/---
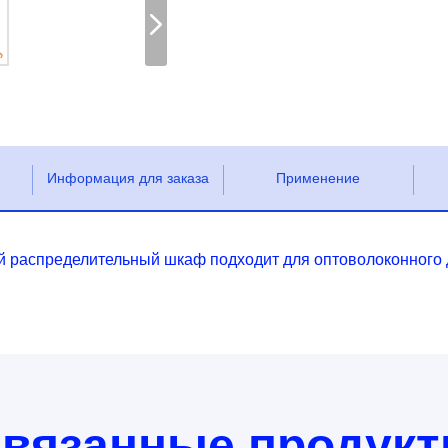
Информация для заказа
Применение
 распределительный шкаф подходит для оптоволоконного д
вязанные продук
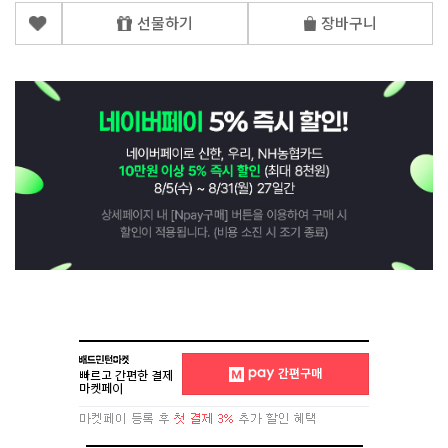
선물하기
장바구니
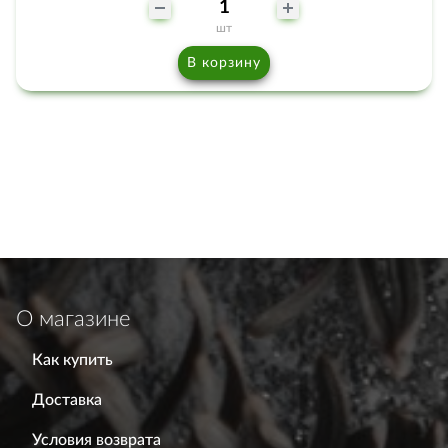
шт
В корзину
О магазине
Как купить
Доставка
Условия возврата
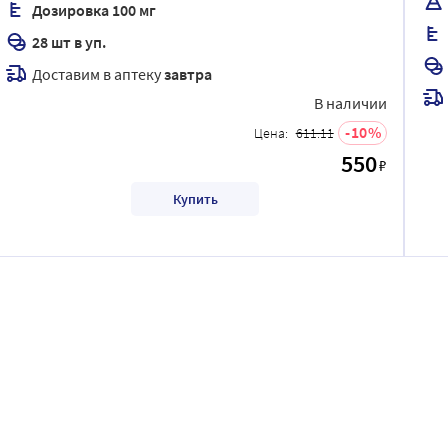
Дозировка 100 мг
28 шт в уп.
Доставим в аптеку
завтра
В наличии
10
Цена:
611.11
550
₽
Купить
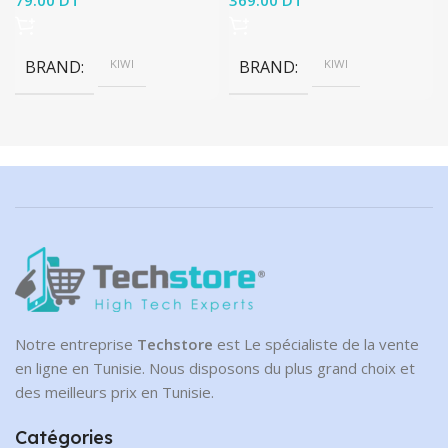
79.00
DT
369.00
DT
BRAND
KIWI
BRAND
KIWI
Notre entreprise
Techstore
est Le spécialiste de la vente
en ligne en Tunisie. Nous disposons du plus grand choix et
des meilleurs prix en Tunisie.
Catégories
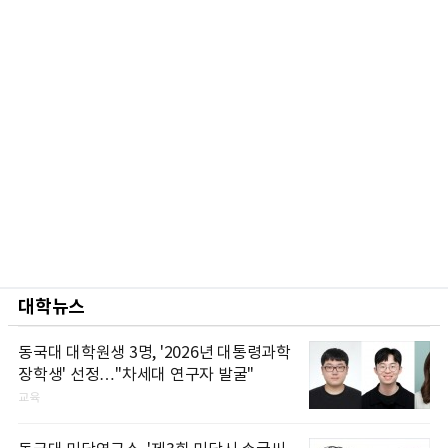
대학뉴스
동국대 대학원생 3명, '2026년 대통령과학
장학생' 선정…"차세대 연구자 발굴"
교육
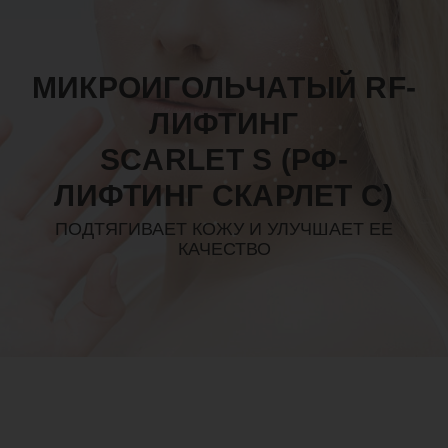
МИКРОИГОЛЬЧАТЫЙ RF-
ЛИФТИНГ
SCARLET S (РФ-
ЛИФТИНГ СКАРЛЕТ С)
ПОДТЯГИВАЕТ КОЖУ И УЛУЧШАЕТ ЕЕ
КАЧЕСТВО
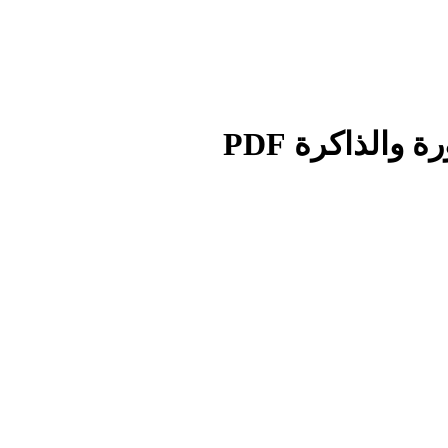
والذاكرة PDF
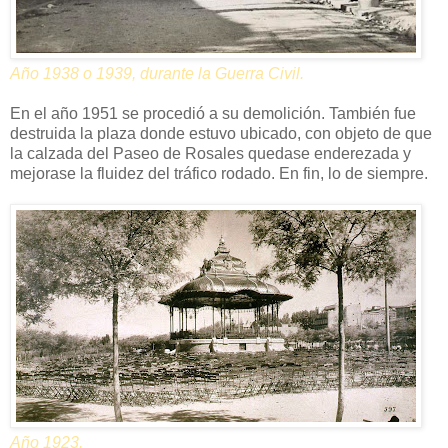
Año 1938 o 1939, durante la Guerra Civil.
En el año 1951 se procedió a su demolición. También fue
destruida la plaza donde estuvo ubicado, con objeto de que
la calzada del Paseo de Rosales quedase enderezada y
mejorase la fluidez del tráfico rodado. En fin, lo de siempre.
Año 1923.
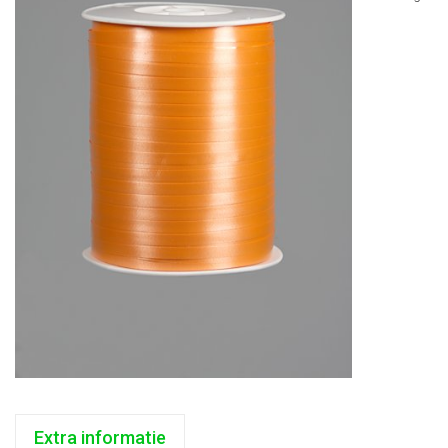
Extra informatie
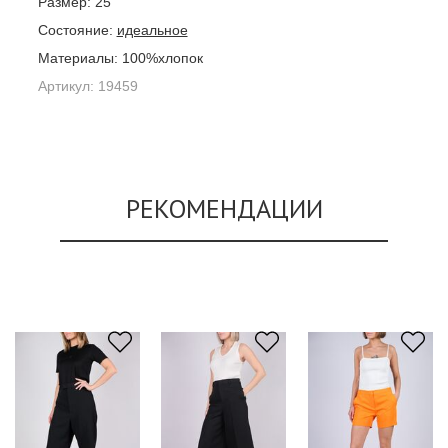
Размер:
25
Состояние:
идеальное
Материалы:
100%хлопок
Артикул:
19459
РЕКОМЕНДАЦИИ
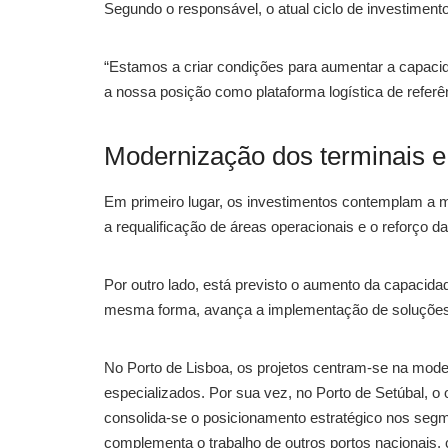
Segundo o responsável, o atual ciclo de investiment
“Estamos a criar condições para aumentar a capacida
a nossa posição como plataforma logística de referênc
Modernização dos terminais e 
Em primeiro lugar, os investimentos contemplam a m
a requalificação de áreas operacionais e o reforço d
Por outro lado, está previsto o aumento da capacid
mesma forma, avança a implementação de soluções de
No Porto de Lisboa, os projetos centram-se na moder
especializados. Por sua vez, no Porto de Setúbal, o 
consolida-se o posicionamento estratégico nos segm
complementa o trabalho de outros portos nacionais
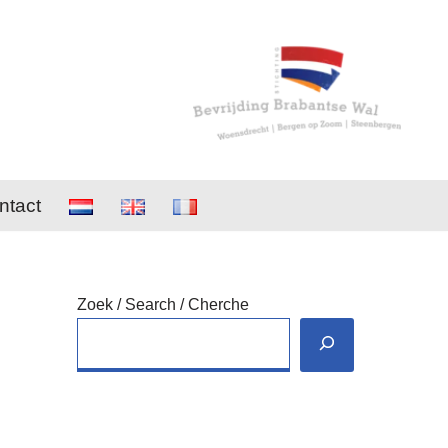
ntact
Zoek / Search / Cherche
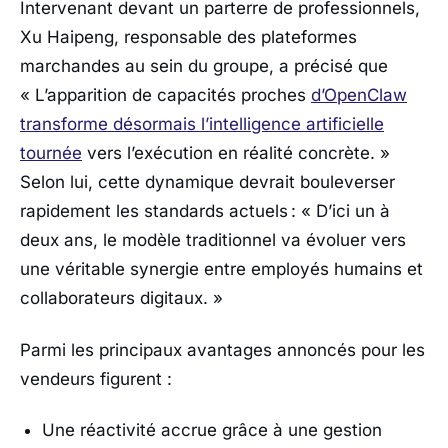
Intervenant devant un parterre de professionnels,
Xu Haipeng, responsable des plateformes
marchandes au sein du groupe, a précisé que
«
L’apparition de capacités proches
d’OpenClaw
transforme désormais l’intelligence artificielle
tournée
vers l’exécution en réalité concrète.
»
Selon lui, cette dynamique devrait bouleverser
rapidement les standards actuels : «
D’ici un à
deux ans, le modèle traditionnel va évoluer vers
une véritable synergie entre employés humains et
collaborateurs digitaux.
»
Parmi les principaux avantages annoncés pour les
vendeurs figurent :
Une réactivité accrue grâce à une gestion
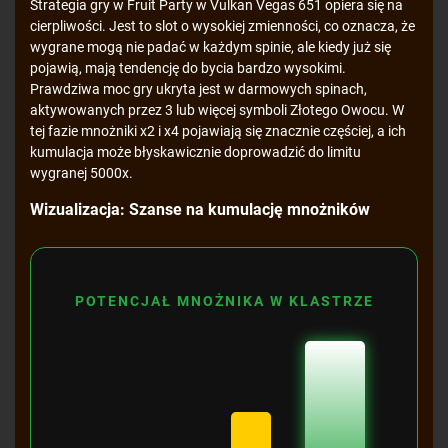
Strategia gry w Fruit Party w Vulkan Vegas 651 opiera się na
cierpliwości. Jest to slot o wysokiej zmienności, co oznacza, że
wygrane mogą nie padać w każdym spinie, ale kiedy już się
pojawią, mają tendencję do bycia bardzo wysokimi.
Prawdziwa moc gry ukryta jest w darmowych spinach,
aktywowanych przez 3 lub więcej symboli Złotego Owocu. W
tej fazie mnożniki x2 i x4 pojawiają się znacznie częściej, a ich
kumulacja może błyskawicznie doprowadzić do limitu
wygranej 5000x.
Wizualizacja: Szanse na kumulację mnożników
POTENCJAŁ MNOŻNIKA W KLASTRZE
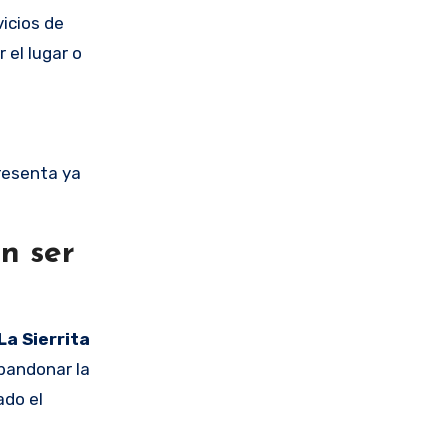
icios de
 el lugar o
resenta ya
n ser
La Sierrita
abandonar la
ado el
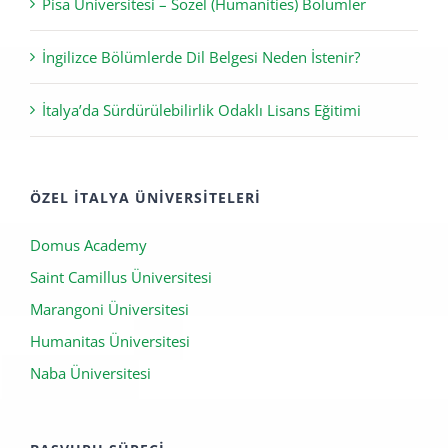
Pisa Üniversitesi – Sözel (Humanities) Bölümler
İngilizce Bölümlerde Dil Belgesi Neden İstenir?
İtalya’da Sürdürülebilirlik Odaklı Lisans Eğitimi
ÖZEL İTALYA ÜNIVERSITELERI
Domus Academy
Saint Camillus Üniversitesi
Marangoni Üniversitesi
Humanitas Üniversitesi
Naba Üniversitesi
\---
* Exercise prompt *
Among the entries above, take the line with "Условия возврата", the line with "Em primeiro lugar, os", and all the lines between them, and restate them word for word without pictures.

* Expected answer *
Условия возврата
Дозировка 100 мг
28 шт в уп.
Доставим в аптеку
завтра
В наличии
10
Цена:
611.11
550
₽
Купить
79.00
DT
369.00
DT
BRAND
KIWI
BRAND
KIWI
Notre entreprise
Techstore
est Le spécialiste de la vente
en ligne en Tunisie. Nous disposons du plus grand choix et
des meilleurs prix en Tunisie.
Catégories
대학뉴스
동국대 대학원생 3명, '2026년 대통령과학
장학생' 선정…"차세대 연구자 발굴"
교육
МИКРОИГОЛЬЧАТЫЙ RF-
ЛИФТИНГ
SCARLET S (РФ-
ЛИФТИНГ СКАРЛЕТ С)
ПОДТЯГИВАЕТ КОЖУ И УЛУЧШАЕТ ЕЕ
КАЧЕСТВО
والذاكرة PDF
Año 1938 o 1939, durante la Guerra Civil.
En el año 1951 se procedió a su demolición. También fue
destruida la plaza donde estuvo ubicado, con objeto de que
la calzada del Paseo de Rosales quedase enderezada y
mejorase la fluidez del tráfico rodado. En fin, lo de siempre.
Año 1923.
Extra informatie
Размер:
25
Состояние:
идеальное
Материалы:
100%хлопок
Артикул:
19459
РЕКОМЕНДАЦИИ
Segundo o responsável, o atual ciclo de investiment
“Estamos a criar condições para aumentar a capacida
a nossa posição como plataforma logística de referênc
Modernização dos terminais e 
Em primeiro lugar, os investimentos contemplam a m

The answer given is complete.